Café In au MuCEM
Grains de folie
Marseille a toujours été un grand carrefour d’échanges commerciaux. Sachant qu’elle a vu naître, au XVIIIe siècle, la première « maison du café » de France, l’exposition Café In du MuCEM apparaît comme une évidence, que ce soit au niveau historique, économique ou artistique du café. Garçon, un article allongé, s’il vous plaît !
Comme la force des mots ne peut être remise en question, l’intitulé de l’exposition mérite que l’on s’y attarde. Il rappelle, bien sûr, la caféine, mais aussi l’ambition de rassembler tous les univers du café à l’intérieur (« café in ») d’une cafetière muséale. Des excursions culturelles sont également prévues en dehors (« café off ») avec divers partenariats chez des commerçants, cafetiers, éditeurs et restaurateurs. Le titre permet aussi d’entrevoir quelques-uns des aspects qui sont filtrés tout au long du parcours. Comme dans certains festivals bien connus, le café est une véritable institution qui a son « In » (prix élevé de cafés rares et cercles de dégustation restreints comme au Royaume-Uni) et son « Off » (prix raisonnable pour un café en grande surface ou au bistrot du coin). On pourrait même y voir un clin d’œil au fait qu’en boire a souvent été considéré comme branché (« in »)…
Les plus de trois cents œuvres et objets rassemblés sur 1 150 mètres carrés dédiés à l’exposition Café In se révèlent impressionnantes, et donnent même envie au visiteur de reprendre une tasse de connaissance à l’issue de la visite. Il faut dire que la culture du café s’y déguste de manière bien singulière. Une illustration d’un rameau de caféier libérien vient certes nous accueillir à pétales ouverts, mais les détails sur les plantations, les étapes de fabrication, qui pourraient être considérés comme une entrée en matière évidente, sont réservés pour la fin de la visite. Toute croyance part d’un fond de vérité, et inversement. C’est avec ce parti pris que démarre l’exposition, entre culte éthiopien des Zar et lecture de l’avenir dans le marc de café. Plus généralement, le visiteur avance dans l’espace (les douze « portraits de villes » ayant marqué l’histoire du café), dans le temps (du VIe au XXIe siècle), et dans les notions associées au café (la nature, le marché de ses échanges commerciaux et financiers, et la communauté qui se crée autour de lui dans les bars…).

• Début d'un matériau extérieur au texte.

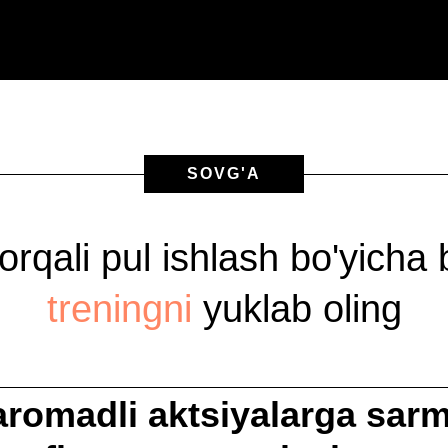
SOVG'A
 orqali pul ishlash bo'yicha
treningni
yuklab oling
aromadli aktsiyalarga sar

Ceux qui analysent cet étrange objet en ont d’abord souligné l’ambivalence, entre vertus médicinales (une concentration aiguisée) et source de dépendance nuisible, avant de l’aborder sous un angle plus sociologique (phénomène de mode, créateur de convivialité). Textes et photographies montrent ainsi que le café a rassemblé des communautés bien identifiées (des représentants religieux au Caire ou à La Mecque, des riches négociants et hommes politiques à la cour du Roi) puis un ensemble hétérogène de consommateurs sans distinction de niveau de vie ou de couleur de peau. Tous sont réunis par la dégustation d’un breuvage qui rend poète le plus inculte, dont l’imaginaire est rempli de « robusta », « arabica », « allongé », « noisette », « crème », « liégeois » ou « viennois ». Le bonheur est donc dans le café, mais l’inspiration aussi. Peintres (Kentridge), écrivains (Zoé Valdès), musiciens (Jean-Sébastien Bach), photographes (Cartier-Bresson), ou encore sculpteurs (Roberto Fabelo) se croisent aussi pour évoquer le café chez les autres, ou chez eux-mêmes.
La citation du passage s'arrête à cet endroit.